This focus on developing ‘New Men’, a new consciousness and new ways of living is given fuller attention in a very different way in the rich tapestry of the five novels of Selenna (Pam Giblin), whose work may well become important in understanding the aesthetics of the new environmental Age of Transition to a lower intensity energy regime, as we move into a postcarbon future. And just as Vormair’s novel, Giblin’s fictions, that is Nemeton (1992), Beyond the Veils of Time (1997), A Question of Sovereignty (1999), Daughter of the Sun God—The Fall (2011), Daughter of the Sun God—Grace (2011)[i] are largely unknown and, with very few exceptions,[ii] have not been reviewed. At this stage we can only wonder how much speculative writing exists beyond the constraints of commercial publishing and addresses issues excluded from mainstream dialogues.
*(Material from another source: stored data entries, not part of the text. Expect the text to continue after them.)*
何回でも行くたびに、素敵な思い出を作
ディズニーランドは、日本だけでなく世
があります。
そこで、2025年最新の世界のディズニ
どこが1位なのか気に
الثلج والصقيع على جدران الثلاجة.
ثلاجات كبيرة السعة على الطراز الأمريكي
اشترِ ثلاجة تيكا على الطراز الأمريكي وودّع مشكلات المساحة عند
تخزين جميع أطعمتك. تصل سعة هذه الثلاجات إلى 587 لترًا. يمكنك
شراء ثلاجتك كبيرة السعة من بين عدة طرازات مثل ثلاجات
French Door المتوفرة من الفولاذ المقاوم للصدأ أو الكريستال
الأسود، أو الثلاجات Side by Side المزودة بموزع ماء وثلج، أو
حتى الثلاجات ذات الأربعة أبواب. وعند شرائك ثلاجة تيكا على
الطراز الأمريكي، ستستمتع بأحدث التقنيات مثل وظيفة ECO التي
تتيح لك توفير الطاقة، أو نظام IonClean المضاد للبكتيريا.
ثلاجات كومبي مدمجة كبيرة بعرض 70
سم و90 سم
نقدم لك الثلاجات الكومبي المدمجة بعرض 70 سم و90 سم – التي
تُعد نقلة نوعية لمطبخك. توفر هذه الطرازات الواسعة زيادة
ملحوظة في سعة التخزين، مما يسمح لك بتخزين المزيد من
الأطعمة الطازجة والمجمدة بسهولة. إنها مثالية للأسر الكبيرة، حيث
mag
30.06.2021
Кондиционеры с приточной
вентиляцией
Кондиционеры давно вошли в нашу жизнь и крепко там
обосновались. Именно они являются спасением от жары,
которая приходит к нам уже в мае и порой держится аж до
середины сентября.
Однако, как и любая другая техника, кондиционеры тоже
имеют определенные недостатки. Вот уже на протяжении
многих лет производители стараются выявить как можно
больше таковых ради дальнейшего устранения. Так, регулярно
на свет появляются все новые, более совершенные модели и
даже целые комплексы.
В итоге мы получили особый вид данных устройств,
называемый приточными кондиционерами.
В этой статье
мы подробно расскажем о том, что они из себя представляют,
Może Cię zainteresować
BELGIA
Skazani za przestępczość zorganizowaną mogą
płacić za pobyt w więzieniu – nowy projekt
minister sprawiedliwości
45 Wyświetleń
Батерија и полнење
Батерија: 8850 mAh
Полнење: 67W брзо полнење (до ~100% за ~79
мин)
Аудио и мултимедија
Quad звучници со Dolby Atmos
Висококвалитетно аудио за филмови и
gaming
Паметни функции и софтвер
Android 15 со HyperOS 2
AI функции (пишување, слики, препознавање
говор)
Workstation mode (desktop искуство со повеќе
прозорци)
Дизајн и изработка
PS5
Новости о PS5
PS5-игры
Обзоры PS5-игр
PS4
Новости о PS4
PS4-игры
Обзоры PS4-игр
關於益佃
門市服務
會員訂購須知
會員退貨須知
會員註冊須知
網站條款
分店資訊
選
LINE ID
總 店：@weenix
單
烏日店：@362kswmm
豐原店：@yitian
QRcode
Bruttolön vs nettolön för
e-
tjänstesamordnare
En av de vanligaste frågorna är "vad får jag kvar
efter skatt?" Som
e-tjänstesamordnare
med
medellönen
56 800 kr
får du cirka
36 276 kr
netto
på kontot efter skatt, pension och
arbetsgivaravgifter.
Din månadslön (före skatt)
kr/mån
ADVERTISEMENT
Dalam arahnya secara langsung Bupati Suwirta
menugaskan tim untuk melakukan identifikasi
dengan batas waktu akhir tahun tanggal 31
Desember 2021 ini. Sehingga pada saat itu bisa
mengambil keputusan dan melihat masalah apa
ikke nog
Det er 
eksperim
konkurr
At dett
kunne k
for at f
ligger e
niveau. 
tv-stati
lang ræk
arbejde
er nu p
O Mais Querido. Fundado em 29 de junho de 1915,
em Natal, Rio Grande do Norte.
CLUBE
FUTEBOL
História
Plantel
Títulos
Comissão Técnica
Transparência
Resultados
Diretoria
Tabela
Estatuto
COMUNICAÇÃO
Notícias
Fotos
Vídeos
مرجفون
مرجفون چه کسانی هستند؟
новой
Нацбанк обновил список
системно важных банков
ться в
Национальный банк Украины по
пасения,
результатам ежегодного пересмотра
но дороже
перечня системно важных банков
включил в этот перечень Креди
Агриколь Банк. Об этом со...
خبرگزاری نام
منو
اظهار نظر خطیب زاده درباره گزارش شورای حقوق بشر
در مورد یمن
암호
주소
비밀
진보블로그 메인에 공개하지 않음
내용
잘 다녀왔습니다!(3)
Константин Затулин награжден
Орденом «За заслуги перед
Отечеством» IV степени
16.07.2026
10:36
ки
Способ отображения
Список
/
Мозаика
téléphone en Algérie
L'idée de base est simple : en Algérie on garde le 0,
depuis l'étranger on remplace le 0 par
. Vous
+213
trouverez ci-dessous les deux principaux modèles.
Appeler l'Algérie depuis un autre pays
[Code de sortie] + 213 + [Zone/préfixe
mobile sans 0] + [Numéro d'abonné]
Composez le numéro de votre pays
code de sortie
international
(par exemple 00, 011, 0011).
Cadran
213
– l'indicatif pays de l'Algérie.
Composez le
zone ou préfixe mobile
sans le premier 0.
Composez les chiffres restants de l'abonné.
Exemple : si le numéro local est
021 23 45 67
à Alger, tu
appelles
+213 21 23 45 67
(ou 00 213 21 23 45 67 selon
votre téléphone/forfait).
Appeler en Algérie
Her first novel is set on a small peninsula on the coast of Tasmania, which is then cut off with rising seas. It explores the options of a small community and their growth and unfolding after the breakdown of mainstream society with global warming, known as the ‘Collapse’. When I asked Pam Giblin about the inspiration for her first powerful novel written in the early 1990s, this was her response.
‘Something was needed to bring people back to their essence.
As Within, So Without
And so Nemeton was conceived. Influenced by the Celtic mythology that I devoured, it began as a short story set in the future—but as if in the past. It opened with the full moon witnessing a young woman walk to her place of initiation. As the story unfolded, I blended my own growing sense of personal freedom, the result of communal spiritual rituals with the philosophy of environmental politics of the time. This ‘era of cities’ would end. What would happen when the sea levels rose and destroyed them? Would it not force us to take stock of who we were, and reflect back to us the truth of our dysfunctional and unfulfilled existence? If we could see that this destruction was brought about by this very dysfunction, what would we choose to replace it? Answers to these questions took over and I was a captive to the story’s compulsion.[iii]
For those who prefer the ecotopian, visionary novels of Starhawk’s earth based spirituality, The Fifth Sacred Thing and Walking to Mercury, or even those by Marge Piercy, Selenna has similar preoccupations and answers in her exploration of the interplay of the profane and sacred in Tasmania. As she explains:
As governments fail to act and their economies crumble, the Collapse opens the door for the final stage of human development; but how many will choose to cross the threshold—into a future whose lores are as old as time itself? Few believe they have the necessary skills to make the change. For those that do, an exciting world awaits…’ [iv]
[i] http://www.selenna.com.au/
[ii] AUSTLIT Australian Literature Resource
[iii] Pam Giblin, [Selenna], ‘And So Within, Without: Reflections on a Writing Career’ interviewed by
Deborah Jordan, Hecate 1&2, (2013): 115.
[iv] Pam Giblin, Nemeton, Koonya, Tasmania: Koonya Press, 1992.